Significant fluctuations in exchange rates between the U.S. dollar and foreign currencies may adversely affect our net revenues.  Our primary operations outside the United States are in the United Kingdom, Canada, and Switzerland.  Our operating profit outside the United States has historically exceeded our domestic operating profit.

 

We are expanding our sales and marketing efforts in certain emerging markets.  Expanding our business into emerging markets may present additional risks beyond those associated with more developed international markets.  In any emerging market, we may face additional risks, including cash-based economies, inconsistent government policies, and sudden currency revaluations.

 

The loss of, or the inability to attract and retain, key personnel could impair our future success.

 

Our future success depends in part on the continued service of our employees—including executive officers and other key management, sales, marketing, product development, and operations personnel—and on our ability to continue to attract, motivate, and retain additional highly qualified employees.
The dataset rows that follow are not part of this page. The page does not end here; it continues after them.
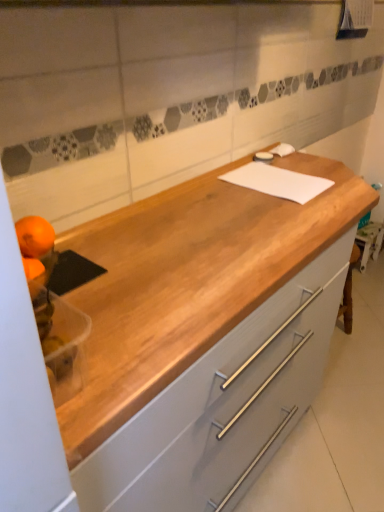 Question: Is orangesmoothfruit at left, which appears as the second orange when ordered from the bottom, to the left of orange matte at left, marked as the 2th orange in a top-to-bottom arrangement, from the viewer's perspective?

Choices:
 (A) no
 (B) yes

Answer: (A)

Question: Considering the relative sizes of orangesmoothfruit at left, which appears as the second orange when ordered from the bottom, and orange matte at left, the first orange positioned from the bottom, in the image provided, is orangesmoothfruit at left, which appears as the second orange when ordered from the bottom, shorter than orange matte at left, the first orange positioned from the bottom,?

Choices:
 (A) yes
 (B) no

Answer: (A)

Question: From a real-world perspective, is orangesmoothfruit at left, which appears as the second orange when ordered from the bottom, physically above orange matte at left, the first orange positioned from the bottom?

Choices:
 (A) no
 (B) yes

Answer: (B)

Question: Is orangesmoothfruit at left, which is the first orange from top to bottom, far away from orange matte at left, marked as the 2th orange in a top-to-bottom arrangement?

Choices:
 (A) yes
 (B) no

Answer: (B)

Question: Is orangesmoothfruit at left, which appears as the second orange when ordered from the bottom, turned away from orange matte at left, the first orange positioned from the bottom?

Choices:
 (A) no
 (B) yes

Answer: (A)

Question: In terms of size, does white matte cutting board at center appear bigger or smaller than light gray wood cabinet at center?

Choices:
 (A) small
 (B) big

Answer: (A)

Question: Is point (248, 176) closer or farther from the camera than point (168, 497)?

Choices:
 (A) farther
 (B) closer

Answer: (A)

Question: Considering the positions of white matte cutting board at center and light gray wood cabinet at center in the image, is white matte cutting board at center wider or thinner than light gray wood cabinet at center?

Choices:
 (A) wide
 (B) thin

Answer: (B)

Question: From the image's perspective, is white matte cutting board at center positioned above or below light gray wood cabinet at center?

Choices:
 (A) above
 (B) below

Answer: (A)

Question: Considering the positions of point (x=41, y=226) and point (x=317, y=180), is point (x=41, y=226) closer or farther from the camera than point (x=317, y=180)?

Choices:
 (A) farther
 (B) closer

Answer: (B)

Question: From a real-world perspective, is orange matte at left, the first orange positioned from the bottom, physically located above or below white matte cutting board at center?

Choices:
 (A) below
 (B) above

Answer: (B)

Question: From the image's perspective, relative to white matte cutting board at center, is orange matte at left, marked as the 2th orange in a top-to-bottom arrangement, above or below?

Choices:
 (A) above
 (B) below

Answer: (B)

Question: Looking at the image, does orange matte at left, the first orange positioned from the bottom, seem bigger or smaller compared to white matte cutting board at center?

Choices:
 (A) big
 (B) small

Answer: (B)

Question: From a real-world perspective, relative to white matte cutting board at center, is light gray wood cabinet at center vertically above or below?

Choices:
 (A) above
 (B) below

Answer: (B)

Question: Considering the positions of light gray wood cabinet at center and white matte cutting board at center in the image, is light gray wood cabinet at center bigger or smaller than white matte cutting board at center?

Choices:
 (A) big
 (B) small

Answer: (A) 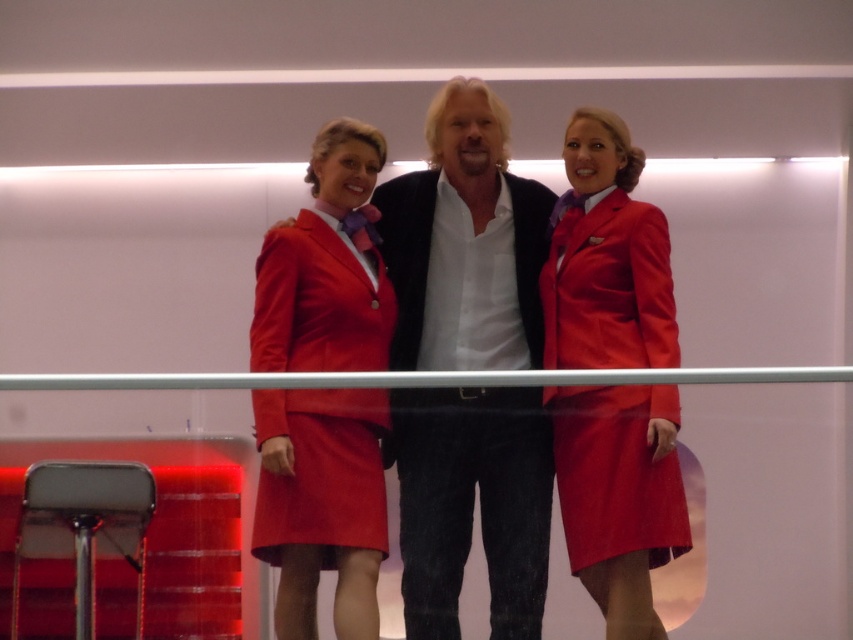 What do you see at coordinates (606, 259) in the screenshot?
I see `matte red uniform at right` at bounding box center [606, 259].

Does matte red uniform at right appear under matte black shirt at center?

Incorrect, matte red uniform at right is not positioned below matte black shirt at center.

Is point (546, 298) behind point (419, 177)?

That is False.

At what (x,y) coordinates should I click in order to perform the action: click on matte red uniform at right. Please return your answer as a coordinate pair (x, y). Looking at the image, I should click on [606, 259].

Between matte red uniform at center and matte black shirt at center, which one has less height?

Standing shorter between the two is matte black shirt at center.

Image resolution: width=853 pixels, height=640 pixels. What do you see at coordinates (465, 243) in the screenshot?
I see `matte red uniform at center` at bounding box center [465, 243].

Where is `matte red uniform at center`? matte red uniform at center is located at coordinates (465, 243).

Which is behind, point (645, 209) or point (358, 417)?

The point (645, 209) is more distant.

Is matte red uniform at right smaller than matte red dress at center?

No, matte red uniform at right is not smaller than matte red dress at center.

Identify the location of matte red uniform at right. (606, 259).

This screenshot has width=853, height=640. I want to click on matte red uniform at right, so click(606, 259). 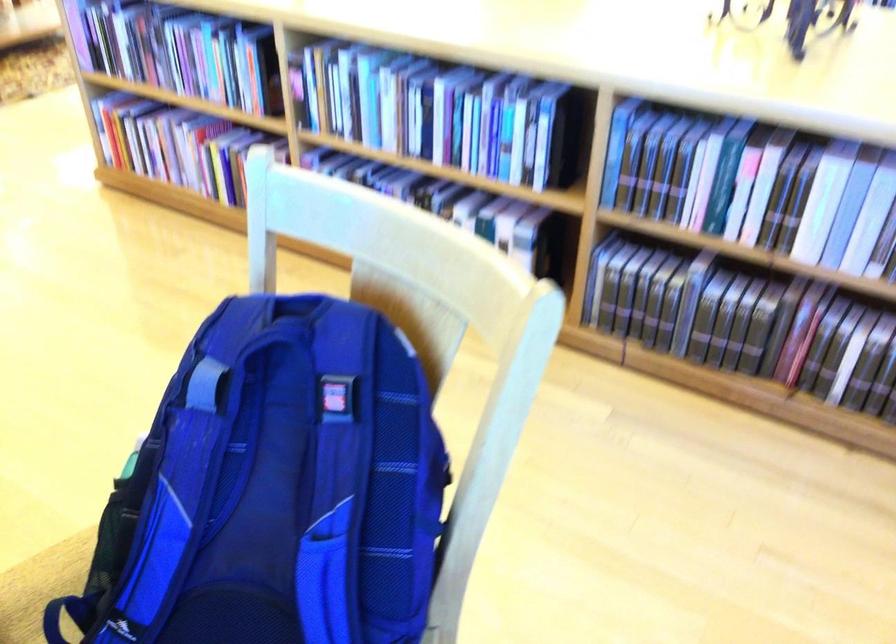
The loss of the services of one or more of our key personnel or our inability to recruit replacements for such personnel or to otherwise attract, motivate, or retain qualified personnel could have an adverse effect on our business, operating results, and financial condition.

 

We may not be able to protect intellectual property rights.

 

We rely on copyright laws and nondisclosure, license, and confidentiality arrangements to protect our proprietary rights as well as the intellectual property rights of third parties whose content we license. However, it is not possible to prevent all unauthorized uses of these rights. We cannot assure you that the steps we have taken to protect our intellectual property rights, and the rights of those from whom we license intellectual property, are adequate to deter misappropriation or that we will be able to detect unauthorized uses and take timely and effective steps to remedy this unauthorized conduct. In particular, a significant portion of our revenues are derived internationally including jurisdiction where protecting intellectual property rights may prove even more challenging. To prevent or respond to unauthorized uses of our intellectual property, we might be required to engage in costly and time-consuming litigation and we may not ultimately prevail. In addition, our offerings could be less differentiated from those of our competitors, which could adversely affect the fees we are able to charge.

 

We rely on a network of independent contractors and dealers whose actions could have an adverse effect on our business.

 

We obtain some of our critical information from independent contractors, particularly in our Energy segment and for certain offerings of our Jane’s business.  In addition, we rely on a network of dealers to sell our offerings in locations where we do not maintain a sales office or sales teams.  These independent contractors and dealers are not employees of our company.  As a result, we are limited in our ability to monitor and direct their activities.  The loss of a significant number of these independent contractors could disrupt our information-gathering efforts or our sales, marketing, and distribution activities.  In addition, if any actions or business practices of these individuals or entities violate our policies or procedures or are otherwise deemed inappropriate or illegal, we could be subject to litigation, regulatory sanctions, or reputation damage, any of which could adversely affect our business.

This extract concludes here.